Single-atom photocatalysis uses catalysts in which the active species are isolated metal atoms dispersed on a support (e.g. oxide, carbon, nitride), rather than nanoparticles or bulk surfaces. The resulting geometry and electronic structure can give high activity and selectivity for light-driven reactions such as water splitting, CO₂ reduction, or organic transformations. Single-atom sites maximise atom efficiency and can reduce overuse of precious metals; they also offer a well-defined environment for mechanistic study and tuning. Synthesis and characterisation of stable single-atom catalysts under reaction conditions remain active research areas.

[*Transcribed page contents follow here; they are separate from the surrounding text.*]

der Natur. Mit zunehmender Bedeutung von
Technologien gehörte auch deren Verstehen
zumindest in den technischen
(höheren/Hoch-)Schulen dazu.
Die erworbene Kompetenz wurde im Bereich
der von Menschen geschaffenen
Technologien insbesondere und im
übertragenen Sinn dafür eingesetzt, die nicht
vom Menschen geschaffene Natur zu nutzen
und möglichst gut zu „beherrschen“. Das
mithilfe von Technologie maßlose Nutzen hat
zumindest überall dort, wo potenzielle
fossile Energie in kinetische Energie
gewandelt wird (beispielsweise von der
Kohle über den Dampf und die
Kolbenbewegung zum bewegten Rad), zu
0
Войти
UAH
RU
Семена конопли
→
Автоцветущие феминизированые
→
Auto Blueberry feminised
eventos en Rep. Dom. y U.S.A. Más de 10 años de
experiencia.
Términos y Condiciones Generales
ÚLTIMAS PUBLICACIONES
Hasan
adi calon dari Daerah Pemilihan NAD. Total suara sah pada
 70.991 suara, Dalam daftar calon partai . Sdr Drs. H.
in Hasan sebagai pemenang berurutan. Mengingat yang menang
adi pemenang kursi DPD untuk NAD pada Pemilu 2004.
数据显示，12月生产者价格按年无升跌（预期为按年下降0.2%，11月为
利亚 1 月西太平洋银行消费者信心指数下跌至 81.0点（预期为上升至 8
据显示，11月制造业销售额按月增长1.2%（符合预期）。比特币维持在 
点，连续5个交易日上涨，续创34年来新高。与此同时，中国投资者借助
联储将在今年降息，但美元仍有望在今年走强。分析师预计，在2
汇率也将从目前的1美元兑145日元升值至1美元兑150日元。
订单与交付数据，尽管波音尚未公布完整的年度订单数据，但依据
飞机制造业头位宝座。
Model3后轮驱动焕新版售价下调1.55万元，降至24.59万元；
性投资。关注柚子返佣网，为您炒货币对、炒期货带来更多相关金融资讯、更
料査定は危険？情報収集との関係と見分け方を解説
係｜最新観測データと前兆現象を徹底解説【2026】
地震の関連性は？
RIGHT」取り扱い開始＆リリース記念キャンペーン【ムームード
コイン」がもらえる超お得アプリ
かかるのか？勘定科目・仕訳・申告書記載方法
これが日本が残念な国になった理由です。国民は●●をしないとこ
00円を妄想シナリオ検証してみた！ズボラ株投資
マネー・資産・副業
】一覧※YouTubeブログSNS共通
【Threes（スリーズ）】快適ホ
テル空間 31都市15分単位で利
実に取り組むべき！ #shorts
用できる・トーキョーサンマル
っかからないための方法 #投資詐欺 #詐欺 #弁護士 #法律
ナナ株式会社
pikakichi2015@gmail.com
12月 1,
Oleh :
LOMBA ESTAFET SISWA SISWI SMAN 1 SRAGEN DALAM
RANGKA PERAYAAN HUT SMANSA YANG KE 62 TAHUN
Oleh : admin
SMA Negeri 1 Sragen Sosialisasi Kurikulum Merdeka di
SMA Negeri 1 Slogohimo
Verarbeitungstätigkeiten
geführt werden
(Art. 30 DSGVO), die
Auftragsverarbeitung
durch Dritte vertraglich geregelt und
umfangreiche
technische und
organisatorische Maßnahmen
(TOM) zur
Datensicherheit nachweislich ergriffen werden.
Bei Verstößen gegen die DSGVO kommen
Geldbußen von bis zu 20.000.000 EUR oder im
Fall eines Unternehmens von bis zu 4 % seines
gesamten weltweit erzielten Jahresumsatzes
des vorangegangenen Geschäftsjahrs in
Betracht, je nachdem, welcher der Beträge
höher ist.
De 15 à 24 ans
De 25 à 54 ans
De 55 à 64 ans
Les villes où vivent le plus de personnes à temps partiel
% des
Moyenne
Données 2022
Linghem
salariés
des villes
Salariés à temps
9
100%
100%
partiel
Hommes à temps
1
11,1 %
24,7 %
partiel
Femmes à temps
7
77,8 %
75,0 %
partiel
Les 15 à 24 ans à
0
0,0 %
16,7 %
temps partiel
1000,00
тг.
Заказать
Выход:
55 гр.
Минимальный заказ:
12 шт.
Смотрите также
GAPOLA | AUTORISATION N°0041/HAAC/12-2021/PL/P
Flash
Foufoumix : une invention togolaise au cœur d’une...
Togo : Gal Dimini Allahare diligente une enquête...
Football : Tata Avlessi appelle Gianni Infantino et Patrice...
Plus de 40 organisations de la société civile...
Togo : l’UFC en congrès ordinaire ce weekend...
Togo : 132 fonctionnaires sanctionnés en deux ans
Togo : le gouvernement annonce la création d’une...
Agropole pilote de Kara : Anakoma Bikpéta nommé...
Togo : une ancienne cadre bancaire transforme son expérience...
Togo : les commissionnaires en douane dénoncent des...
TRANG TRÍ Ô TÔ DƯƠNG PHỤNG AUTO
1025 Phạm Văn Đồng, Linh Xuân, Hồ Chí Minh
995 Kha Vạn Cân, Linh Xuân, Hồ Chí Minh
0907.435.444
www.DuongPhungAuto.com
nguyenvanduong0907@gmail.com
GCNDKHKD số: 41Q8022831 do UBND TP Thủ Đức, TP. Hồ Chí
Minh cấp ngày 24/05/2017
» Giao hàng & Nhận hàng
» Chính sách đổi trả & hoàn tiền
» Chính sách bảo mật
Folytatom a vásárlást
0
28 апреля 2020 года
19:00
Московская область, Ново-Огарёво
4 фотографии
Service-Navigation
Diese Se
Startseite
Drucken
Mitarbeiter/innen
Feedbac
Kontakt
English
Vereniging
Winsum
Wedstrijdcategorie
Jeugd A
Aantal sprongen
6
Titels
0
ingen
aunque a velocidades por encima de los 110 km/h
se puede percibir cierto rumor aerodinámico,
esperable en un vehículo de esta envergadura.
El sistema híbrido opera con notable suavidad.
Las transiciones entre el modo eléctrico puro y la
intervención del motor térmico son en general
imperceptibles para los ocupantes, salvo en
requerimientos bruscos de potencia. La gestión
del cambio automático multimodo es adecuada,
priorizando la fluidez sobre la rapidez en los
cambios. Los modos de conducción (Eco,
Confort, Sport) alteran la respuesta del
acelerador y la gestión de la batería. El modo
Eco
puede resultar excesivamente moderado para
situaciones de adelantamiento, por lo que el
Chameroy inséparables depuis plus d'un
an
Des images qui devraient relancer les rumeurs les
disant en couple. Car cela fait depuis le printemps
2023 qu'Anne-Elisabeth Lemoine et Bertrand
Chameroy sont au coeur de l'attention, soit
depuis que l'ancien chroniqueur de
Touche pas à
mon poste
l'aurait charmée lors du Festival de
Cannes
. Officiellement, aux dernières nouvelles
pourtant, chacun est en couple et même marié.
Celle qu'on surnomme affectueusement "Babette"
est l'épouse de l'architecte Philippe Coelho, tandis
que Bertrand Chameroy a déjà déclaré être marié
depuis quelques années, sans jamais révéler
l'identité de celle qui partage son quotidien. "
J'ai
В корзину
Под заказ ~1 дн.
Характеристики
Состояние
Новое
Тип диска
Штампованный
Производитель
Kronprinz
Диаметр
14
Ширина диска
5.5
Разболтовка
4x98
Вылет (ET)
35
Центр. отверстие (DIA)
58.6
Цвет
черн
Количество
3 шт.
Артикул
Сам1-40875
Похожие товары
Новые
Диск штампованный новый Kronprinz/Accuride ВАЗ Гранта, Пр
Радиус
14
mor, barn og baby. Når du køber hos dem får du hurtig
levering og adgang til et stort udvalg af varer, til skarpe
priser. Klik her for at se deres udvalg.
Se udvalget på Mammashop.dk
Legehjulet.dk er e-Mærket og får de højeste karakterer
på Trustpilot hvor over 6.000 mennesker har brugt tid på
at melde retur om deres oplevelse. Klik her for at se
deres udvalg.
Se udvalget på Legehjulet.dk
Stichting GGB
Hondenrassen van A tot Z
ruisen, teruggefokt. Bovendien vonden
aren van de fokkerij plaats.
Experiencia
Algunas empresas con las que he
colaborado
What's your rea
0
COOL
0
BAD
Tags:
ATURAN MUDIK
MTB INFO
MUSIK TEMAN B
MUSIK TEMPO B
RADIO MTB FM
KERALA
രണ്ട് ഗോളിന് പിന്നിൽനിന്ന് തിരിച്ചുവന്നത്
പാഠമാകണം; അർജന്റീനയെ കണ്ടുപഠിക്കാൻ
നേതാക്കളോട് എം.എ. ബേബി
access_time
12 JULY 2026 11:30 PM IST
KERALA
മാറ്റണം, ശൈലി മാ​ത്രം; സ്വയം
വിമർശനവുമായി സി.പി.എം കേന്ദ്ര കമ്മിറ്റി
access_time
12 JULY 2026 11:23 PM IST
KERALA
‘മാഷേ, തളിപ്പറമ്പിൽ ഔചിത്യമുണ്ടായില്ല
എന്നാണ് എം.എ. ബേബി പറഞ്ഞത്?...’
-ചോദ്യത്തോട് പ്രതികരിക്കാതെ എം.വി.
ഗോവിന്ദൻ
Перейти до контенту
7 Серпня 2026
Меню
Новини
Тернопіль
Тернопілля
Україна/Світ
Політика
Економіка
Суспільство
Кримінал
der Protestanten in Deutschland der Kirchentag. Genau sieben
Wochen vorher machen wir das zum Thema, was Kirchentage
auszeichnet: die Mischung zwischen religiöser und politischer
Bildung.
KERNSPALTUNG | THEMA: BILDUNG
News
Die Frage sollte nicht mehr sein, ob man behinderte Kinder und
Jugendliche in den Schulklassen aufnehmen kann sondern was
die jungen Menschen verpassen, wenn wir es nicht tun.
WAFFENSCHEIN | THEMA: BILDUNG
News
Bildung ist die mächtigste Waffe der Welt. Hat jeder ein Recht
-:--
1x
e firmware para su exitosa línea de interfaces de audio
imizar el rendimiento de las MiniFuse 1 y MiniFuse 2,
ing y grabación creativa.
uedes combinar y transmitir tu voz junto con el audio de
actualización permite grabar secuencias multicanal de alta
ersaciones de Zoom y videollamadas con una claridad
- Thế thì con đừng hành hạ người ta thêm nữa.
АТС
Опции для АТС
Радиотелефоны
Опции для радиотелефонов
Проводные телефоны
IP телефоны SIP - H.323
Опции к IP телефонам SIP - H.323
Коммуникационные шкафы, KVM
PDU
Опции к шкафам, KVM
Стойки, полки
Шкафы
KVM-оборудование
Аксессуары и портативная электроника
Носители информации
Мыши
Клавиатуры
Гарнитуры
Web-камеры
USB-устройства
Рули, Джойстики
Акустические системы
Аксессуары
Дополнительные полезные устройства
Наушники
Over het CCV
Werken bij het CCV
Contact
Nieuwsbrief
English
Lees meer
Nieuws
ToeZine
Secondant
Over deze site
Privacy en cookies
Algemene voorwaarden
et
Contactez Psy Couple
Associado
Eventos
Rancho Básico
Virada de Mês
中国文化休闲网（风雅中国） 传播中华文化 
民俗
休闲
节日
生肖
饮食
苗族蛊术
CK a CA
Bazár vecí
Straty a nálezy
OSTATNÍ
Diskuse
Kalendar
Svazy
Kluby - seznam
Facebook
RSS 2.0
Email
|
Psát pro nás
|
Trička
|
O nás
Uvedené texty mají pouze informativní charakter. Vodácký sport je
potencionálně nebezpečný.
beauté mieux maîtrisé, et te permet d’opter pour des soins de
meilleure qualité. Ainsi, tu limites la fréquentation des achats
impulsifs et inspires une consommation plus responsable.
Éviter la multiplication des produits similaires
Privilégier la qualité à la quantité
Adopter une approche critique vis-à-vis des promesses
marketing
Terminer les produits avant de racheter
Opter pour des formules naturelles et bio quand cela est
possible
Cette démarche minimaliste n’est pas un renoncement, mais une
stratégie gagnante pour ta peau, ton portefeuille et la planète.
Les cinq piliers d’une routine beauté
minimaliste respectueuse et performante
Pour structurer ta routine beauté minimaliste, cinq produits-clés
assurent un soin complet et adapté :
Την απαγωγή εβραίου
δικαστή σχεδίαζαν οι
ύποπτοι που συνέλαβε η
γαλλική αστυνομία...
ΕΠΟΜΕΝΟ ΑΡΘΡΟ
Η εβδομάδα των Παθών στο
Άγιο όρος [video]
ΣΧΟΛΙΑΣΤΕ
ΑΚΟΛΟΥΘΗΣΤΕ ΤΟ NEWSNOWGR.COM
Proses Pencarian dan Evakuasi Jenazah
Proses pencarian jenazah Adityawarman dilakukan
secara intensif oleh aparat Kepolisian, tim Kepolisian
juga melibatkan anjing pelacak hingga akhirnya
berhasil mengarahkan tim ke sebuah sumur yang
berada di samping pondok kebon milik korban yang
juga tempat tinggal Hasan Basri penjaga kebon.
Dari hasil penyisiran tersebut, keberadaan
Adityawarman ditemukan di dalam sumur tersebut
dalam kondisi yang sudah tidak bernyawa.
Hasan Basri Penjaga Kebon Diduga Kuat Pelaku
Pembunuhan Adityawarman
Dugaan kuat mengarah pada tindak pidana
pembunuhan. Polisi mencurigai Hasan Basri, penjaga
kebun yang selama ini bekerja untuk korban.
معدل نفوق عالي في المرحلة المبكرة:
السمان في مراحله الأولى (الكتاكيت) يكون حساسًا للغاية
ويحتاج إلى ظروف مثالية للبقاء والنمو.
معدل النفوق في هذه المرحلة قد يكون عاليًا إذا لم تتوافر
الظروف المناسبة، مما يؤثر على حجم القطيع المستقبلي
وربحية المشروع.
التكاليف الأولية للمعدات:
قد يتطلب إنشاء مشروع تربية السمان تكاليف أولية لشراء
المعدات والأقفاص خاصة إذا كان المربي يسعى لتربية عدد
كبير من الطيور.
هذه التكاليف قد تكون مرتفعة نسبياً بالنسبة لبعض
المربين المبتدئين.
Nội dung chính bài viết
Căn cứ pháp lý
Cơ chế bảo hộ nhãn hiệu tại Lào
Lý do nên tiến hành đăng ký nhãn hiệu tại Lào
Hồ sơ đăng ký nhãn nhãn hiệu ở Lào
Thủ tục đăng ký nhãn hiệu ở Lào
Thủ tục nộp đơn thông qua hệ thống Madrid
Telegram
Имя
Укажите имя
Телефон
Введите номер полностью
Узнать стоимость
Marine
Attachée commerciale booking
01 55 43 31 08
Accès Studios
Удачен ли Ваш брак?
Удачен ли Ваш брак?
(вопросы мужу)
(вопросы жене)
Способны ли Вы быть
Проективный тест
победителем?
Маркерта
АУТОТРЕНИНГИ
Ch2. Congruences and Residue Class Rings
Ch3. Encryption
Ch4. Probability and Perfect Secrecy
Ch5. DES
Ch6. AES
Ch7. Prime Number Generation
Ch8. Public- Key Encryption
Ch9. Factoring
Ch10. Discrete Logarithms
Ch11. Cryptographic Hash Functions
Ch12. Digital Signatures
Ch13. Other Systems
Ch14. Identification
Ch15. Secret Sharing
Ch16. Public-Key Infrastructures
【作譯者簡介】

The technology addresses the need for more efficient and selective photocatalysis in sustainable chemistry and manufacturing. By operating at the atomic scale, single-atom photocatalysts can enable cleaner reactions with lower energy input and fewer undesired by-products. Potential applications include solar fuel production, fine chemicals, and pollutant degradation. The approach sits at the intersection of catalysis, materials science, and photochemistry.
Challenges include maintaining single-atom dispersion under reaction conditions (sintering and agglomeration can occur), scaling synthesis, and matching catalyst design to specific reactions and light sources. As understanding of structure–activity relationships and stabilisation strategies improves, single-atom photocatalysis could contribute to more sustainable chemical and energy processes.